Fecal flotation is less sensitive than molecular-based testing16; it is commonly used to screen apparently healthy animals and may also be used to diagnose giardiasis in animals with suspected infection. Giardia cysts are best recovered after centrifugal flotation in zinc sulfate solution; addition of Lugol’s iodine stain may enhance visualization of cysts (FIGURE 1).17 Although sodium nitrate and sugar solutions can also be used for flotation, they can collapse or completely destroy cysts, making identification of any remaining cysts more difficult.18 Direct smears can also be used to detect trophozoites in diarrheic feces.

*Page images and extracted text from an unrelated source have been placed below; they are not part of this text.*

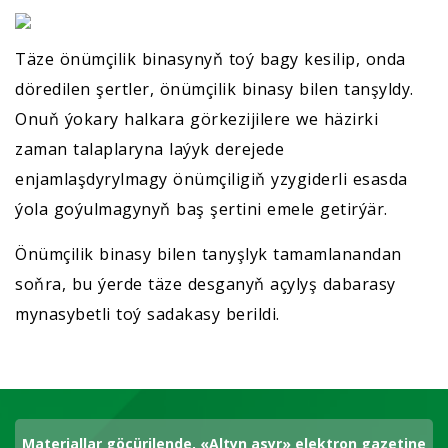
Täze önümçilik binasynyň toý bagy kesilip, onda
döredilen şertler, önümçilik binasy bilen tanşyldy.
Onuň ýokary halkara görkezijilere we häzirki
zaman talaplaryna laýyk derejede
enjamlaşdyrylmagy önümçiligiň yzygiderli esasda
ýola goýulmagynyň baş şertini emele getirýär.
Önümçilik binasy bilen tanyşlyk tamamlanandan
soňra, bu ýerde täze desganyň açylyş dabarasy
mynasybetli toý sadakasy berildi.
Materiallar göçürilende, «Altyn asyr» elektron gazetine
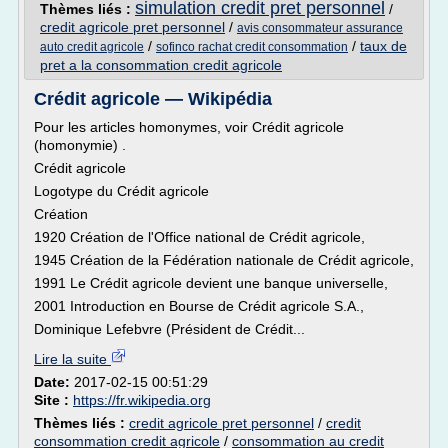
simulation credit pret personnel
Thèmes liés :
/
credit agricole pret personnel
/
avis consommateur assurance
/
/
taux de
auto credit agricole
sofinco rachat credit consommation
pret a la consommation credit agricole
Crédit agricole — Wikipédia
Pour les articles homonymes, voir Crédit agricole
(homonymie) .
Crédit agricole
Logotype du Crédit agricole
Création
1920 Création de l'Office national de Crédit agricole,
1945 Création de la Fédération nationale de Crédit agricole,
1991 Le Crédit agricole devient une banque universelle,
2001 Introduction en Bourse de Crédit agricole S.A.,
Dominique Lefebvre (Président de Crédit...
Lire la suite
Date:
2017-02-15 00:51:29
Site :
https://fr.wikipedia.org
Thèmes liés :
credit agricole pret personnel
/
credit
consommation credit agricole
/
consommation au credit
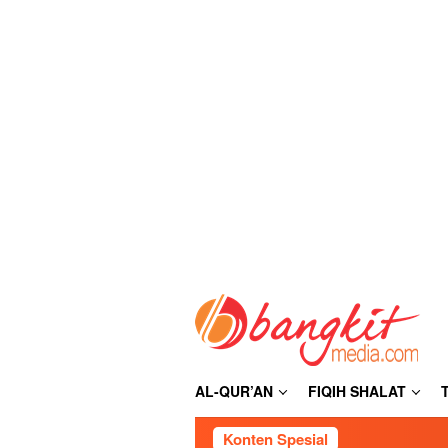
Loncat
ke
konten
AL-QUR’AN
FIQIH SHALAT
Konten Spesial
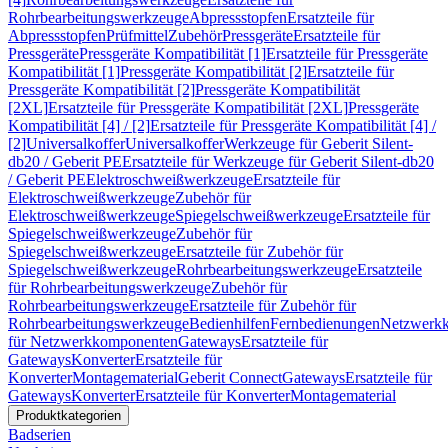
Rohrbearbeitungswerkzeuge
Abpressstopfen
Ersatzteile für
Abpressstopfen
Prüfmittel
Zubehör
Pressgeräte
Ersatzteile für
Pressgeräte
Pressgeräte Kompatibilität [1]
Ersatzteile für Pressgeräte
Kompatibilität [1]
Pressgeräte Kompatibilität [2]
Ersatzteile für
Pressgeräte Kompatibilität [2]
Pressgeräte Kompatibilität
[2XL]
Ersatzteile für Pressgeräte Kompatibilität [2XL]
Pressgeräte
Kompatibilität [4] / [2]
Ersatzteile für Pressgeräte Kompatibilität [4] /
[2]
Universalkoffer
Universalkoffer
Werkzeuge für Geberit Silent-
db20 / Geberit PE
Ersatzteile für Werkzeuge für Geberit Silent-db20
/ Geberit PE
Elektroschweißwerkzeuge
Ersatzteile für
Elektroschweißwerkzeuge
Zubehör für
Elektroschweißwerkzeuge
Spiegelschweißwerkzeuge
Ersatzteile für
Spiegelschweißwerkzeuge
Zubehör für
Spiegelschweißwerkzeuge
Ersatzteile für Zubehör für
Spiegelschweißwerkzeuge
Rohrbearbeitungswerkzeuge
Ersatzteile
für Rohrbearbeitungswerkzeuge
Zubehör für
Rohrbearbeitungswerkzeuge
Ersatzteile für Zubehör für
Rohrbearbeitungswerkzeuge
Bedienhilfen
Fernbedienungen
Netzwerk
für Netzwerkkomponenten
Gateways
Ersatzteile für
Gateways
Konverter
Ersatzteile für
Konverter
Montagematerial
Geberit Connect
Gateways
Ersatzteile für
Gateways
Konverter
Ersatzteile für Konverter
Montagematerial
Produktkategorien
Badserien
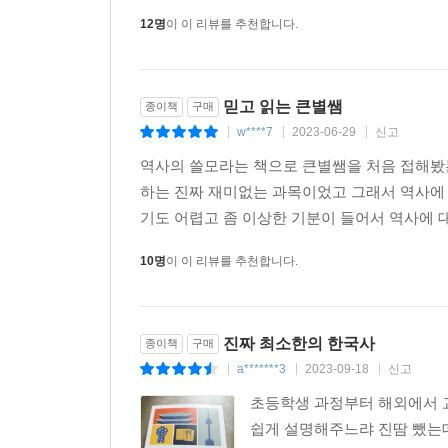
12명
이 이 리뷰를 추천합니다.
믿고 읽는 큰별쌤
종이책
구매
w****7
2023-06-29
신고
|
|
|
역사의 쓸모라는 책으로 큰별쌤을 처음 접해봤
하는 진짜 재미없는 과목이었고 그래서 역사에
기도 어렵고 좀 이상한 기분이 들어서 역사에 대
10명
이 이 리뷰를 추천합니다.
진짜 최소한의 한국사
종이책
구매
a*******3
2023-09-18
신고
|
|
|
초등학생 과정부터 해외에서 
쉽게 설명해주느랴 진땀 뺐는데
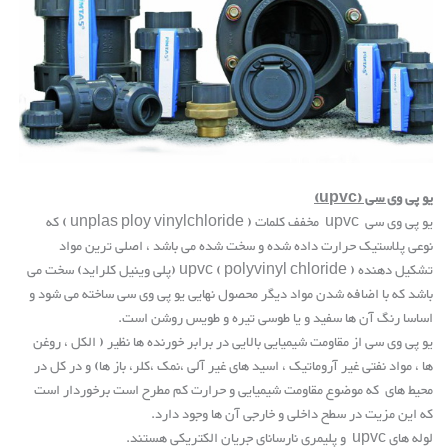
یو پی وی سی
(upvc)
یو پی وی سی
upvc
مخفف کلمات
( unplas ploy vinylchloride )
که
نوعی پلاستیک حرارت داده شده و سخت شده می باشد ، اصلی ترین مواد
تشکیل دهنده
upvc ( polyvinyl chloride )
(پلی وینیل کلراید) سخت می
باشد که با اضافه شدن مواد دیگر محصول نهایی یو پی وی سی ساخته می شود و
اساسا رنگ آن ها سفید و یا طوسی تیره و طویس روشن است
.
یو پی وی سی از مقاومت شیمیایی بالایی در برابر خورنده ها نظیر ( الکل ، روغن
ها ، مواد نفتی غیر آروماتیک ، اسید های غیر آلی ،نمک ،کلر، باز ها) و در کل در
محیط های که موضوع مقاومت شیمیایی و حرارت کم مطرح است برخوردار است
که این مزیت در سطح داخلی و خارجی آن ها وجود دارد
.
لوله های
upvc
و پلیمری نارسانای جریان الکتریکی هستند
.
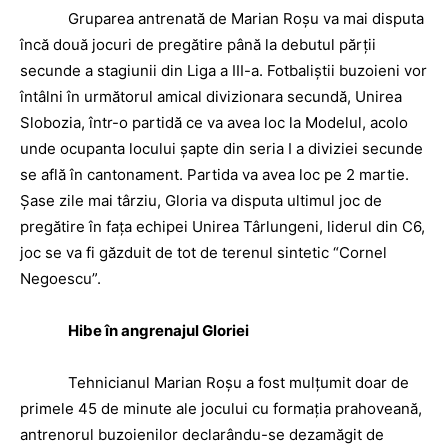
Gruparea antrenată de Marian Roşu va mai disputa
încă două jocuri de pregătire până la debutul părţii
secunde a stagiunii din Liga a III-a. Fotbaliştii buzoieni vor
întâlni în următorul amical divizionara secundă, Unirea
Slobozia, într-o partidă ce va avea loc la Modelul, acolo
unde ocupanta locului şapte din seria I a diviziei secunde
se află în cantonament. Partida va avea loc pe 2 martie.
Şase zile mai târziu, Gloria va disputa ultimul joc de
pregătire în faţa echipei Unirea Târlungeni, liderul din C6,
joc se va fi găzduit de tot de terenul sintetic “Cornel
Negoescu”.
Hibe în angrenajul Gloriei
Tehnicianul Marian Roşu a fost mulţumit doar de
primele 45 de minute ale jocului cu formaţia prahoveană,
antrenorul buzoienilor declarându-se dezamăgit de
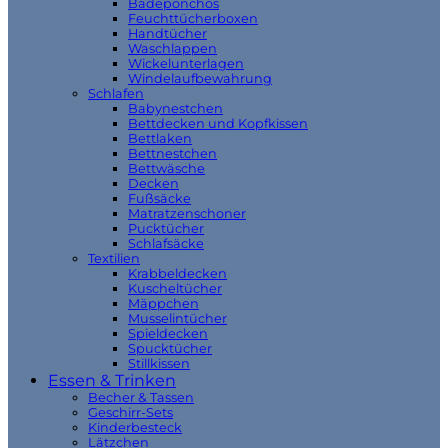
Badeponchos
Feuchttücherboxen
Handtücher
Waschlappen
Wickelunterlagen
Windelaufbewahrung
Schlafen
Babynestchen
Bettdecken und Kopfkissen
Bettlaken
Bettnestchen
Bettwäsche
Decken
Fußsäcke
Matratzenschoner
Pucktücher
Schlafsäcke
Textilien
Krabbeldecken
Kuscheltücher
Mäppchen
Musselintücher
Spieldecken
Spucktücher
Stillkissen
Essen & Trinken
Becher & Tassen
Geschirr-Sets
Kinderbesteck
Lätzchen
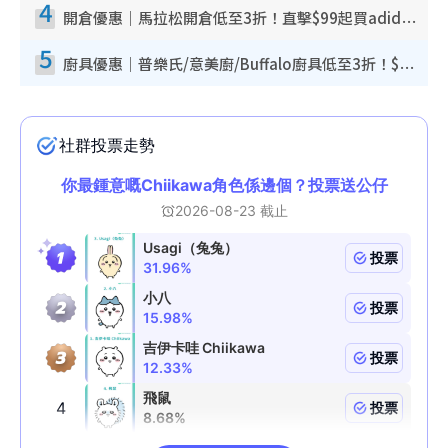
4
開倉優惠｜馬拉松開倉低至3折！直擊$99起買adidas／New Balance／Puma鞋款 STANLEY保溫杯劈價至$119起
5
廚具優惠｜普樂氏/意美廚/Buffalo廚具低至3折！$89起買煎鍋／炒鑊／個人鍋 同場小家電激減至$99起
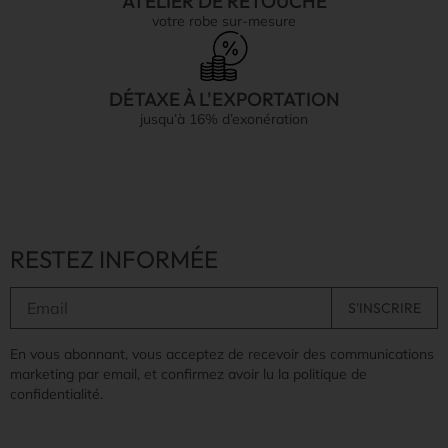
ATELIER DE RETOUCHE
votre robe sur-mesure
DÉTAXE À L'EXPORTATION
jusqu’à 16% d’exonération
RESTEZ INFORMÉE
En vous abonnant, vous acceptez de recevoir des communications
marketing par email, et confirmez avoir lu la politique de
confidentialité.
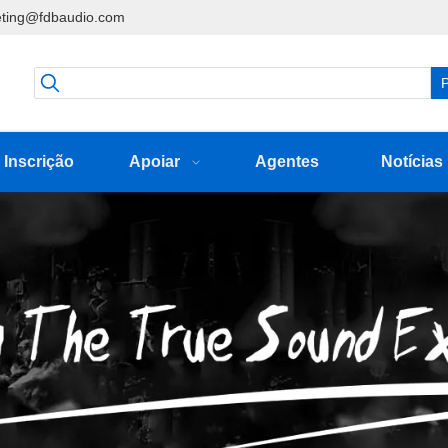
ting@fdbaudio.com
P
Inscrição
Apoiar
Agentes
Notícias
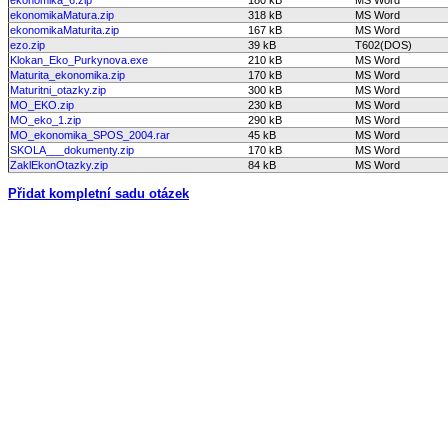
ekonomikaMatura.zip
318 kB
MS Word
ekonomikaMaturita.zip
167 kB
MS Word
ezo.zip
39 kB
T602(DOS)
Klokan_Eko_Purkynova.exe
210 kB
MS Word
Maturita_ekonomika.zip
170 kB
MS Word
Maturitni_otazky.zip
300 kB
MS Word
MO_EKO.zip
230 kB
MS Word
MO_eko_1.zip
290 kB
MS Word
MO_ekonomika_SPOS_2004.rar
45 kB
MS Word
SKOLA___dokumenty.zip
170 kB
MS Word
ZaklEkonOtazky.zip
84 kB
MS Word
Přidat kompletní sadu otázek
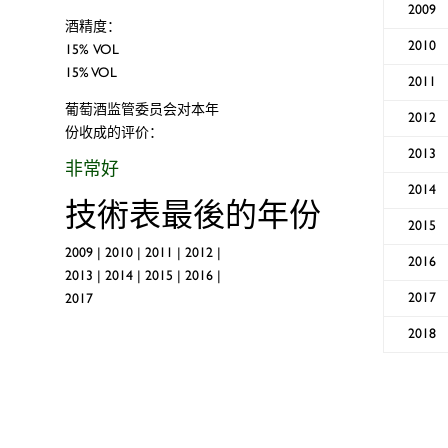
2009
酒精度：
2010
15% VOL
15% VOL
2011
葡萄酒监管委员会对本年
2012
份收成的评价：
2013
非常好
2014
技術表最後的年份
2015
2009
|
2010
|
2011
|
2012
|
2016
2013
|
2014
|
2015
|
2016
|
2017
2017
2018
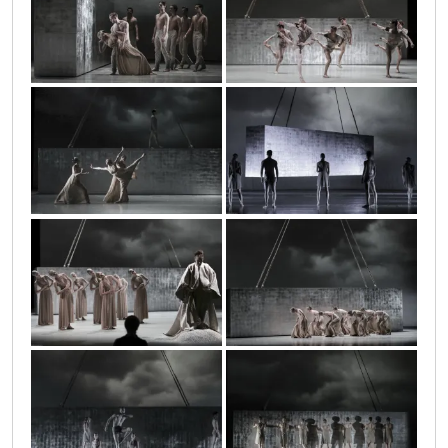
ar-20180515img_7951
ar-20180515img_8440
ar-20180515img_8482
ar-20180515img_9239
ar-20180515img_7349
ar-20180515img_7998
ar-20180515img_9197
ar-20180515img_7018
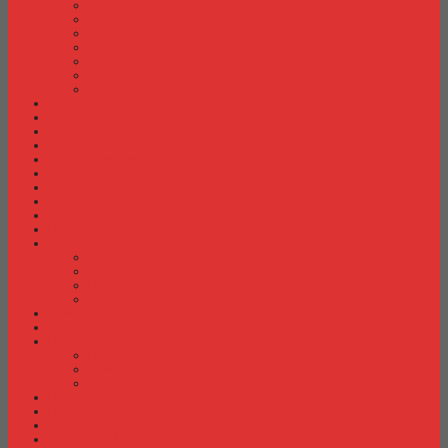
Meja Kantor Indachi
Meja Kantor Lion
Meja Kantor Lunar
Meja Kantor Modera
Meja Kantor Orbitrend
Meja Kantor Uno
Meja Kantor Vip
Meja Komputer
Meja Lipat
Meja Meeting
Meja Resepsionis
Mesin Absensi
Mesin Hitung Uang
Mesin Penghancur Kertas
Mesin Tik
Mobile File
Papan Tulis / WhiteBoard
Partisi Kantor
Partisi Kantor Donati
Partisi Kantor Indachi
Partisi Kantor Modera
Partisi Kantor Uno
Rak Sepatu
Rak Serbaguna
Rak TV
Rak TV Activ
Rak TV Expo
Rak TV Orbitrend
Ranjang Besi Expo
Ranjang Besi Orbitrend
Spring Bed Comforta
Spring bed Trendy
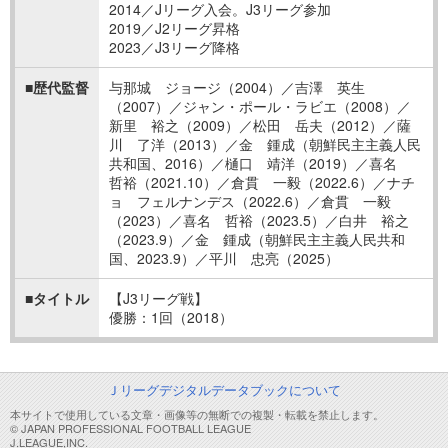
2014／Jリーグ入会。J3リーグ参加
2019／J2リーグ昇格
2023／J3リーグ降格
■歴代監督
与那城 ジョージ（2004）／吉澤 英生
（2007）／ジャン・ポール・ラビエ（2008）／
新里 裕之（2009）／松田 岳夫（2012）／薩
川 了洋（2013）／金 鍾成（朝鮮民主主義人民
共和国、2016）／樋口 靖洋（2019）／喜名
哲裕（2021.10）／倉貫 一毅（2022.6）／ナチ
ョ フェルナンデス（2022.6）／倉貫 一毅
（2023）／喜名 哲裕（2023.5）／白井 裕之
（2023.9）／金 鍾成（朝鮮民主主義人民共和
国、2023.9）／平川 忠亮（2025）
■タイトル
【J3リーグ戦】
優勝：1回（2018）
Ｊリーグデジタルデータブックについて
本サイトで使用している文章・画像等の無断での複製・転載を禁止します。
© JAPAN PROFESSIONAL FOOTBALL LEAGUE
J.LEAGUE,INC.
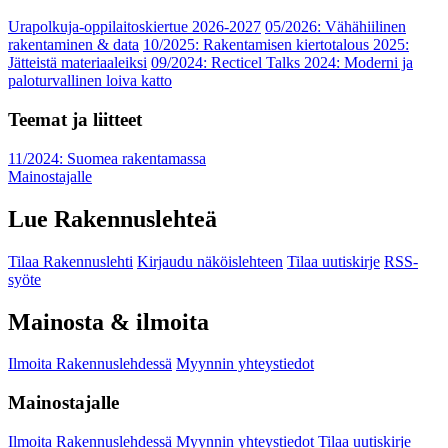
Urapolkuja-oppilaitoskiertue 2026-2027
05/2026: Vähähiilinen
rakentaminen & data
10/2025: Rakentamisen kiertotalous 2025:
Jätteistä materiaaleiksi
09/2024: Recticel Talks 2024: Moderni ja
paloturvallinen loiva katto
Teemat ja liitteet
11/2024: Suomea rakentamassa
Mainostajalle
Lue Rakennuslehteä
Tilaa Rakennuslehti
Kirjaudu näköislehteen
Tilaa uutiskirje
RSS-
syöte
Mainosta & ilmoita
Ilmoita Rakennuslehdessä
Myynnin yhteystiedot
Mainostajalle
Ilmoita Rakennuslehdessä
Myynnin yhteystiedot
Tilaa uutiskirje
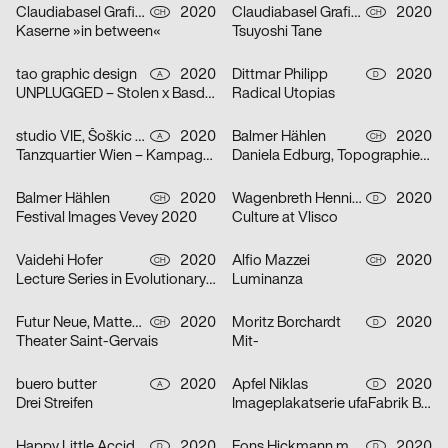
Claudiabasel Grafik & Interaktion
2020
Claudiabasel Grafik & Interaktion
2020
CH
CH
Kaserne »in between«
Tsuyoshi Tane
tao graphic design
2020
Dittmar Philipp
2020
A
D
UNPLUGGED – Stolen x Basdban
Radical Utopias
studio VIE, Šoškic Katarina, Scherabon Herwig
2020
Balmer Hählen
2020
A
CH
Tanzquartier Wien – Kampagne Camilla Schielin
Daniela Edburg, Topographies of Transformation
Balmer Hählen
2020
Wagenbreth Henning
2020
CH
D
Festival Images Vevey 2020
Culture at Vlisco
Vaidehi Hofer
2020
Alfio Mazzei
2020
CH
CH
Lecture Series in Evolutionary Ecology
Luminanza
Futur Neue, Matteo Venet
2020
Moritz Borchardt
2020
CH
D
Theater Saint-Gervais
Mit-
buero butter
2020
Apfel Niklas
2020
A
D
Drei Streifen
Imageplakatserie ufaFabrik Berlin
Happy Little Accidents
2020
Fons Hickmann m23
2020
D
D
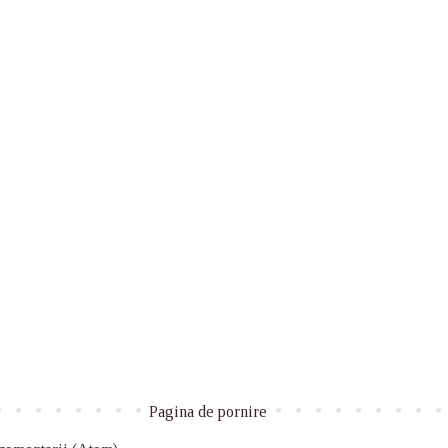
Pagina de pornire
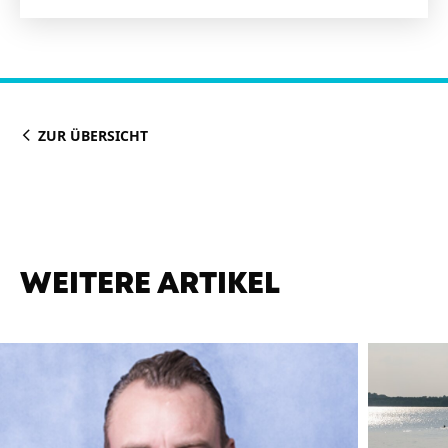
ZUR ÜBERSICHT
WEITERE ARTIKEL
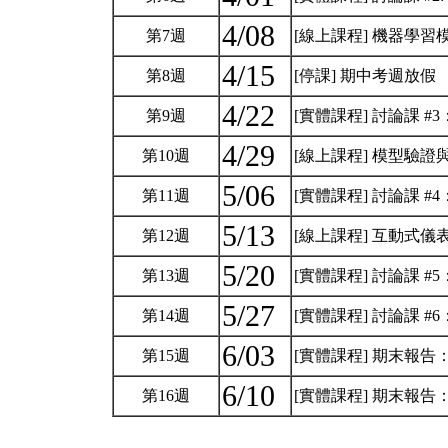
4/08
第7週
[線上課程] 機器學習
4/15
第8週
[停課] 期中考週放假
4/22
第9週
[實體課程] 討論課 #
4/29
第10週
[線上課程] 模型驗證
5/06
第11週
[實體課程] 討論課 
5/13
第12週
[線上課程] 互動式儀
5/20
第13週
[實體課程] 討論課 #
5/27
第14週
[實體課程] 討論課 
6/03
第15週
[實體課程] 期末報告：2, 3
6/10
第16週
[實體課程] 期末報告：1, 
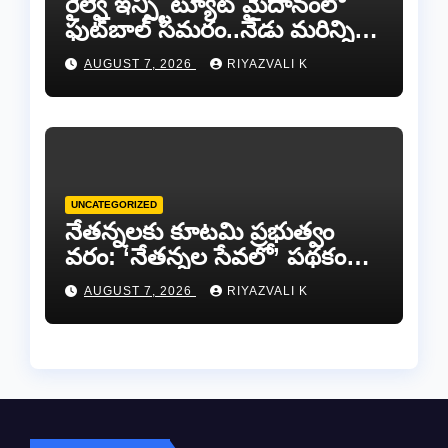
రైల్వే ఇన్స్టిట్యూట్ మైదానంలో
ఫుట్‌బాల్ సమరం..నేడు మరిన్ని
జట్లు సిద్ధం!.
AUGUST 7, 2026
RIYAZVALI K
UNCATEGORIZED
​నేతన్నలకు కూటమి ప్రభుత్వం
వరం: ‘నేతన్నల సేవలో’ పథకం
ద్వారా ఏటా ₹25,000 ఆర్థిక
AUGUST 7, 2026
RIYAZVALI K
సాయం!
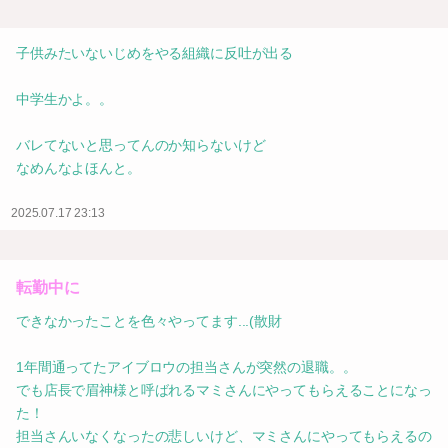
子供みたいないじめをやる組織に反吐が出る
中学生かよ。。
バレてないと思ってんのか知らないけど
なめんなよほんと。
2025.07.17 23:13
転勤中に
できなかったことを色々やってます...(散財
1年間通ってたアイブロウの担当さんが突然の退職。。
でも店長で眉神様と呼ばれるマミさんにやってもらえることになっ
た！
担当さんいなくなったの悲しいけど、マミさんにやってもらえるの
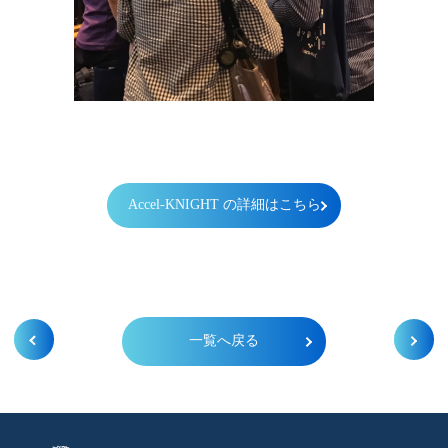
Accel-KNIGHT の詳細はこちら
一覧へ戻る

Figure 1A. Comparison of Giardia cysts (8–12 × 7–10 μm) (arrows) floated in zinc sulfate solution with Lugol’s iodine stain.
Figure 1B. Comparison of Giardia cysts (8–12 × 7–10 μm) (arrows) floated in zinc sulfate solution without Lugol’s iodine stain.

More and more, the use of patient-side enzyme-linked immunosorbent assays (ELISAs) and the ability to send samples to reference laboratories has lessened the need for general practitioners to run flotations and direct smears. In the United States, 2 patient-side rapid ELISAs are available: the SNAP Giardia Test (IDEXX, idexx.com) and the VETSCAN Canine Giardia Rapid Test (Zoetis, zoetisus.com), which detect cyst-associated antigen in feces. Commercial ELISAs and fluorescence antibody assays used to detect Giardia antigen are also available through reference laboratories and academic institution diagnostic laboratories.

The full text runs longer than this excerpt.